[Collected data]
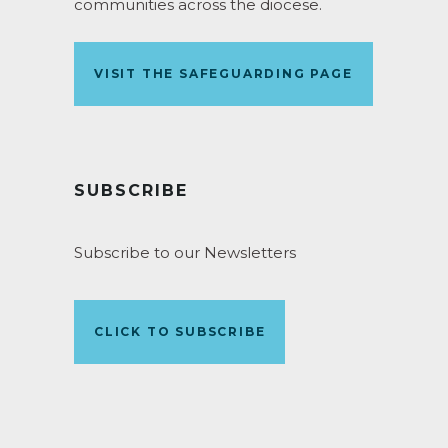
communities across the diocese.
VISIT THE SAFEGUARDING PAGE
SUBSCRIBE
Subscribe to our Newsletters
CLICK TO SUBSCRIBE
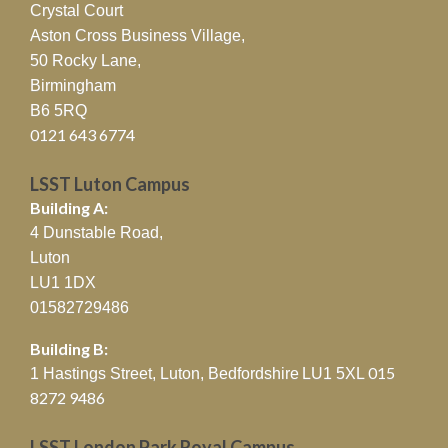
Crystal Court
Aston Cross Business Village,
50 Rocky Lane,
Birmingham
B6 5RQ
0121 643 6774
LSST Luton Campus
Building A:
4 Dunstable Road,
Luton
LU1 1DX
01582729486
Building B:
015
1 Hastings Street, Luton, Bedfordshire
LU1 5XL
8272 9486
LSST London Park Royal Campus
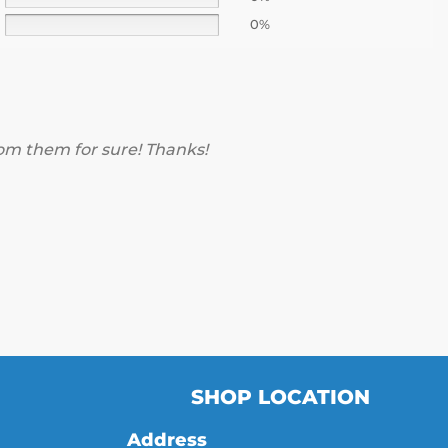
0%
rom them for sure! Thanks!
SHOP LOCATION
Address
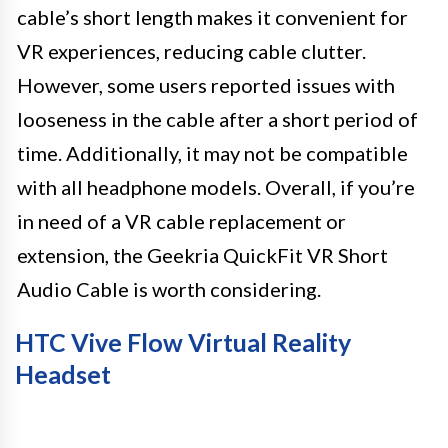
cable’s short length makes it convenient for
VR experiences, reducing cable clutter.
However, some users reported issues with
looseness in the cable after a short period of
time. Additionally, it may not be compatible
with all headphone models. Overall, if you’re
in need of a VR cable replacement or
extension, the Geekria QuickFit VR Short
Audio Cable is worth considering.
HTC Vive Flow Virtual Reality
Headset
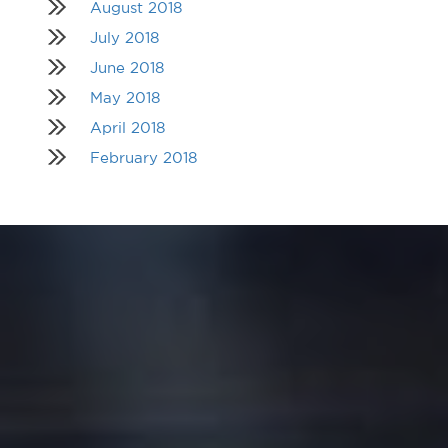
August 2018
July 2018
June 2018
May 2018
April 2018
February 2018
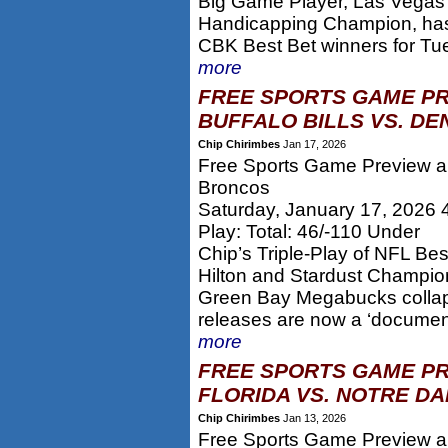
Big Game Player, Las Vegas 
Handicapping Champion, has 
CBK Best Bet winners for Tue
more
FREE SPORTS GAME PR
BUFFALO BILLS VS. DE
Chip Chirimbes
Jan 17, 2026
Free Sports Game Preview and
Broncos
Saturday, January 17, 2026
Play: Total: 46/-110 Under
Chip’s Triple-Play of NFL Be
Hilton and Stardust Champion 
Green Bay Megabucks collap
releases are now a ‘documen
more
FREE SPORTS GAME PR
FLORIDA VS. NOTRE DA
Chip Chirimbes
Jan 13, 2026
Free Sports Game Preview and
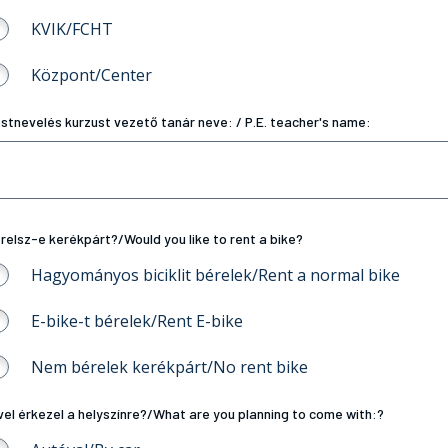
KVIK/FCHT
Központ/Center
stnevelés kurzust vezető tanár neve: / P.E. teacher's name:
relsz-e kerékpárt?/Would you like to rent a bike?
Hagyományos biciklit bérelek/Rent a normal bike
E-bike-t bérelek/Rent E-bike
Nem bérelek kerékpárt/No rent bike
vel érkezel a helyszínre?/What are you planning to come with:?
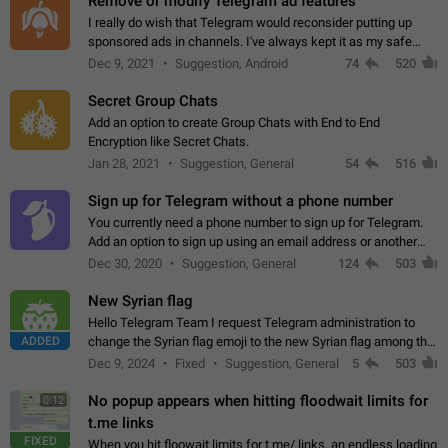
Remove or modify Telegram ad features
I really do wish that Telegram would reconsider putting up
sponsored ads in channels. I've always kept it as my safe
zone while the rest of the internet is saturated with ads. If the
Dec 9, 2021
Suggestion, Android
74
520
ads are going to…
Secret Group Chats
Add an option to create Group Chats with End to End
Encryption like Secret Chats.
Jan 28, 2021
Suggestion, General
54
516
Sign up for Telegram without a phone number
You currently need a phone number to sign up for Telegram.
Add an option to sign up using an email address or another
method, like some messengers do (e.g., Wire, Matrix,
Dec 30, 2020
Suggestion, General
124
503
Threema, Session). Potential…
New Syrian flag
Hello Telegram Team I request Telegram administration to
ADDED
change the Syrian flag emoji to the new Syrian flag among the
emojis https://t.me/addemoji/Syria_Flag
Dec 9, 2024
Fixed
Suggestion, General
5
503
No popup appears when hitting floodwait limits for
0:12
t.me links
FIXED
When you hit floowait limits for t.me/ links, an endless loading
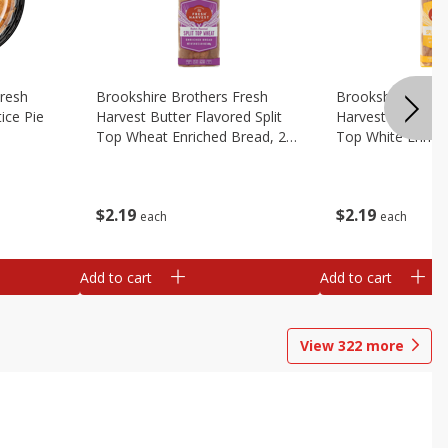
Fresh
Brookshire Brothers Fresh
Brookshire Broth
ice Pie
Harvest Butter Flavored Split
Harvest Butter Fl
Top Wheat Enriched Bread, 24
Top White Enrich
Oz
Oz
$
2
19
$
2
19
each
each
Add to cart
Add to cart
View
322
more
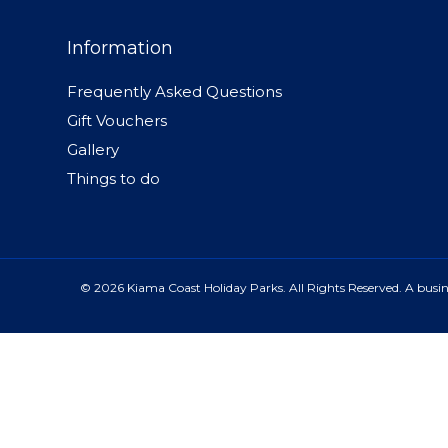
Information
Frequently Asked Questions
Gift Vouchers
Gallery
Things to do
© 2026 Kiama Coast Holiday Parks. All Rights Reserved. A busine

## EXERCISE PROMPT
Starting from the first line of the entries above, print each line exactly until the line containing "Központ/Center" has been printed, and skip the pictures.

## SOLVED EXERCISE
communities across the diocese.
VISIT THE SAFEGUARDING PAGE
SUBSCRIBE
Subscribe to our Newsletters
CLICK TO SUBSCRIBE
Crystal Court
Aston Cross Business Village,
50 Rocky Lane,
Birmingham
B6 5RQ
0121 643 6774
LSST Luton Campus
Building A:
4 Dunstable Road,
Luton
LU1 1DX
01582729486
Building B:
015
1 Hastings Street, Luton, Bedfordshire
LU1 5XL
8272 9486
LSST London Park Royal Campus
0%
rom them for sure! Thanks!
SHOP LOCATION
Address
cable’s short length makes it convenient for
VR experiences, reducing cable clutter.
However, some users reported issues with
looseness in the cable after a short period of
time. Additionally, it may not be compatible
with all headphone models. Overall, if you’re
in need of a VR cable replacement or
extension, the Geekria QuickFit VR Short
Audio Cable is worth considering.
HTC Vive Flow Virtual Reality
Headset
August 2018
July 2018
June 2018
May 2018
April 2018
February 2018
Big Game Player, Las Vegas 
Handicapping Champion, has 
CBK Best Bet winners for Tue
more
FREE SPORTS GAME PR
BUFFALO BILLS VS. DE
Chip Chirimbes
Jan 17, 2026
Free Sports Game Preview and
Broncos
Saturday, January 17, 2026
Play: Total: 46/-110 Under
Chip’s Triple-Play of NFL Be
Hilton and Stardust Champion 
Green Bay Megabucks collap
releases are now a ‘documen
more
FREE SPORTS GAME PR
FLORIDA VS. NOTRE DA
Chip Chirimbes
Jan 13, 2026
Free Sports Game Preview and
KVIK/FCHT
Központ/Center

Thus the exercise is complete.